Dataset entries Block Start
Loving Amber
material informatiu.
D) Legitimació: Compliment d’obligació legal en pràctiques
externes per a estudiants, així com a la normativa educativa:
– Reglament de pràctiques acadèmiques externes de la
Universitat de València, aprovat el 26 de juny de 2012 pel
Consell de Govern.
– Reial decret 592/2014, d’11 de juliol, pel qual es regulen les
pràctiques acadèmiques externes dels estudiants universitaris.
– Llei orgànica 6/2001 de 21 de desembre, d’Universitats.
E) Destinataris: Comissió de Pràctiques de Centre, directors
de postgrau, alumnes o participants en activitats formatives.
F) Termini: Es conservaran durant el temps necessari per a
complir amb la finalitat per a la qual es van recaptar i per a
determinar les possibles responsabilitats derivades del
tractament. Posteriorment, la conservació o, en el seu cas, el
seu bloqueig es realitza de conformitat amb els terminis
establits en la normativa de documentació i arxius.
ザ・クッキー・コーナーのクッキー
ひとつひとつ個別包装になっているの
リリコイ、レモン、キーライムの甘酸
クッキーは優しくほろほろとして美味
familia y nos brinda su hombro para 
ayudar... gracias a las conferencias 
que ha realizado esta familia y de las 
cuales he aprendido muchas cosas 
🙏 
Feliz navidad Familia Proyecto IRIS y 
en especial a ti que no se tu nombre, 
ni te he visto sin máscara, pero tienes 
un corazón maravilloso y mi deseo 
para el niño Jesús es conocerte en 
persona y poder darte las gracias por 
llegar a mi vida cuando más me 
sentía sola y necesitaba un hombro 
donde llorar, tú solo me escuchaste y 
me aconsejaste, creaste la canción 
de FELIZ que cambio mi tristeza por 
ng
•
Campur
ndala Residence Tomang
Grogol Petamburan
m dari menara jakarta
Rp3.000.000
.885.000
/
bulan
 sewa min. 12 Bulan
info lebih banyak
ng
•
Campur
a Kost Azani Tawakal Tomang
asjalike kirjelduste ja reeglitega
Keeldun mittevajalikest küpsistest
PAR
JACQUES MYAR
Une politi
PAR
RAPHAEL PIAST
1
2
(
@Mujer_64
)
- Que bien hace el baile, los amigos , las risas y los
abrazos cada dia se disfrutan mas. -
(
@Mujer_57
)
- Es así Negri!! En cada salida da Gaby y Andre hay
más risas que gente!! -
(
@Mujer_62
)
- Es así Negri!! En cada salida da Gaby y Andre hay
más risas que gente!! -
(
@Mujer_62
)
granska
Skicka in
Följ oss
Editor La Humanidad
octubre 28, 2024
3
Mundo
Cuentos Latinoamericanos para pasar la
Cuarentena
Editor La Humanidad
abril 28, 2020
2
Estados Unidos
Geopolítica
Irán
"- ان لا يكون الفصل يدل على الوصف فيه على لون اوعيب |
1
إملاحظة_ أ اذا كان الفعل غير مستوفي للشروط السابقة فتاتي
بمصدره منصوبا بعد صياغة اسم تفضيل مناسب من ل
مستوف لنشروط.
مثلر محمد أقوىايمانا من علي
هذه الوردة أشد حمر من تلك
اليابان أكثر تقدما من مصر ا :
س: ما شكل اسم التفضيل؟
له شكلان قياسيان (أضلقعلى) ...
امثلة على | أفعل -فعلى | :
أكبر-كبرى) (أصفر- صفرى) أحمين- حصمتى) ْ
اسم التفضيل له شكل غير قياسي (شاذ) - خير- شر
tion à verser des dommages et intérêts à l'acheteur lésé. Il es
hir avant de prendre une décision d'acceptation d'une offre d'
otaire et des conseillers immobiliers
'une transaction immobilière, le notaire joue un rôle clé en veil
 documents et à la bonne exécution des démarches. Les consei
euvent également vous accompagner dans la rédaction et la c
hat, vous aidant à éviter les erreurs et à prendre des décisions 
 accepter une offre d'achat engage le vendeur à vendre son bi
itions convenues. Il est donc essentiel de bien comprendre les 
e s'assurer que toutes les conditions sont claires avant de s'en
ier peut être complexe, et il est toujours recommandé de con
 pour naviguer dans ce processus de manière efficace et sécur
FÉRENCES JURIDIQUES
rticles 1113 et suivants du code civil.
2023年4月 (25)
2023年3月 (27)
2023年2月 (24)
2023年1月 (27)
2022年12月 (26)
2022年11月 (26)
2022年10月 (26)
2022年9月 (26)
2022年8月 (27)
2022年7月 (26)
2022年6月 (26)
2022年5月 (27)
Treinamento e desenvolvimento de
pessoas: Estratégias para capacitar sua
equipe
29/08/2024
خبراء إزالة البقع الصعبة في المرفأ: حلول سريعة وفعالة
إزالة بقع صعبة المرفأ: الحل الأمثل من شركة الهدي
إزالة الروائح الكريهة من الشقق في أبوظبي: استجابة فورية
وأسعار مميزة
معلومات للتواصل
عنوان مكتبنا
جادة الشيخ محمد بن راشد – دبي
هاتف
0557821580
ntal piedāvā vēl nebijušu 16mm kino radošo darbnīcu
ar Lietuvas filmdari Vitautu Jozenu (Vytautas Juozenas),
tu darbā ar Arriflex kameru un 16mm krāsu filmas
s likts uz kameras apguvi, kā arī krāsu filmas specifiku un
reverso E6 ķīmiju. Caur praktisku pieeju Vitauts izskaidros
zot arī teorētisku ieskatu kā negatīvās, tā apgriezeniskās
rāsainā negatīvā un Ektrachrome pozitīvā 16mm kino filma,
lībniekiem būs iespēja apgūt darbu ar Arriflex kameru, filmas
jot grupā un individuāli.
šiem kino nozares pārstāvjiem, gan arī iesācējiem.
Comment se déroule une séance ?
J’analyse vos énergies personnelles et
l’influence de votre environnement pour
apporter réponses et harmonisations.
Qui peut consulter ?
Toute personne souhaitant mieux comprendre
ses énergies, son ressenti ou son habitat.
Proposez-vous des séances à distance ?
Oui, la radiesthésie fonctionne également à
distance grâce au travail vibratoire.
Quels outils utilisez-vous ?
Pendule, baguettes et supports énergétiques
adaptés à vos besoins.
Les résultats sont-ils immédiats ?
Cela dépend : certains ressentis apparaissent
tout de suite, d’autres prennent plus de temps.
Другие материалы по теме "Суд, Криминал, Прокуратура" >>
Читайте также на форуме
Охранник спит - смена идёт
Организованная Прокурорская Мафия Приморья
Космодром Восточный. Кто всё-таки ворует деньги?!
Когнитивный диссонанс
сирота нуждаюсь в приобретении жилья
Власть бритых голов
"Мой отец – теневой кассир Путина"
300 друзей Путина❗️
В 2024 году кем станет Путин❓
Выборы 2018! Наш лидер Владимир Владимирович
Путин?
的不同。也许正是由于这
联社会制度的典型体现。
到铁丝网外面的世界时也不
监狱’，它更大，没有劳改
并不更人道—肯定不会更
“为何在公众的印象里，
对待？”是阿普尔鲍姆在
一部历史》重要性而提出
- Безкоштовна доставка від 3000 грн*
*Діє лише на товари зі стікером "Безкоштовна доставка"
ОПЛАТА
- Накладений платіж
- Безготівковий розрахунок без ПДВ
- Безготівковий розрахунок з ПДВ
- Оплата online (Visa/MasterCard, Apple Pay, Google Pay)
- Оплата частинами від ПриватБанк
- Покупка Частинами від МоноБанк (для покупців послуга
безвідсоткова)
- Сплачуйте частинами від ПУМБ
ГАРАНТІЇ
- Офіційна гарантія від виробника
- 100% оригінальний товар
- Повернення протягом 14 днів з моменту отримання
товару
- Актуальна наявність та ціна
Dataset entries Block End
## Work instructions
An exact transcription of the lines from the start of the listing through the line bearing "E) Destinataris: Comissió" is the whole answer.

## Your solution
Loving Amber
material informatiu.
D) Legitimació: Compliment d’obligació legal en pràctiques
externes per a estudiants, així com a la normativa educativa:
– Reglament de pràctiques acadèmiques externes de la
Universitat de València, aprovat el 26 de juny de 2012 pel
Consell de Govern.
– Reial decret 592/2014, d’11 de juliol, pel qual es regulen les
pràctiques acadèmiques externes dels estudiants universitaris.
– Llei orgànica 6/2001 de 21 de desembre, d’Universitats.
E) Destinataris: Comissió de Pràctiques de Centre, directors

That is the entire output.